Cute!.What video or camera/video do you use?!.The quality is excellent!.


----------



## jwemt81 (Aug 20, 2008)

golden&hovawart said:


> Cute!.What video or camera/video do you use?!.The quality is excellent!.


Thanks! We have a Flip UltraHD video camera. :bowl:


----------



## GoldenCamper (Dec 21, 2009)

How cool you got his 1st retrieve on video, I see Liberty thought about stealing it.


----------



## zephyr (Sep 29, 2009)

Haha! That was sooo adorable! Yes he did seem to wobble his head & bum around a bit trying to shake the water off -- but he just didn't want to put his treasure down  SO cute!


----------



## jwemt81 (Aug 20, 2008)

GoldenCamper said:


> How cool you got his 1st retrieve on video, I see Liberty thought about stealing it.


Liberty was actually incredibly sweet with Tyson.

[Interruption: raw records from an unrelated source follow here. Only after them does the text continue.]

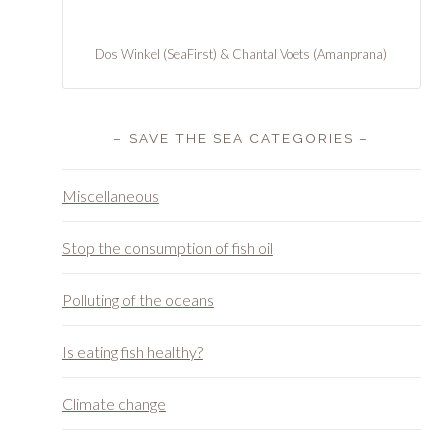
– SAVE THE SEA CATEGORIES –
Miscellaneous
Stop the consumption of fish oil
Polluting of the oceans
Is eating fish healthy?
Climate change
sea-shepherd-night-for-the-oceans-met-rutger-
hauer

If they both went after a bumper a the same time and she got there first, she would give it to Tyson. :bowl:


----------



## CosbysMommy (Feb 20, 2010)

So cute! I loved him TRYING to shake! :-D He seems very pleased with his accomplishment.


----------



## EvilNessCroft (Feb 17, 2009)

How cute! He's a natural!


----------



## lovealways_jami (Apr 17, 2007)

Awwww SO CUTE! GOOD JOB TYSON MAN!!


----------



## CarolinaCasey (Jun 1, 2007)

Great video! I loved watching him try to shake off as much as I enjoyed watching him get the dummy in the water. What a cute boy you have there.


----------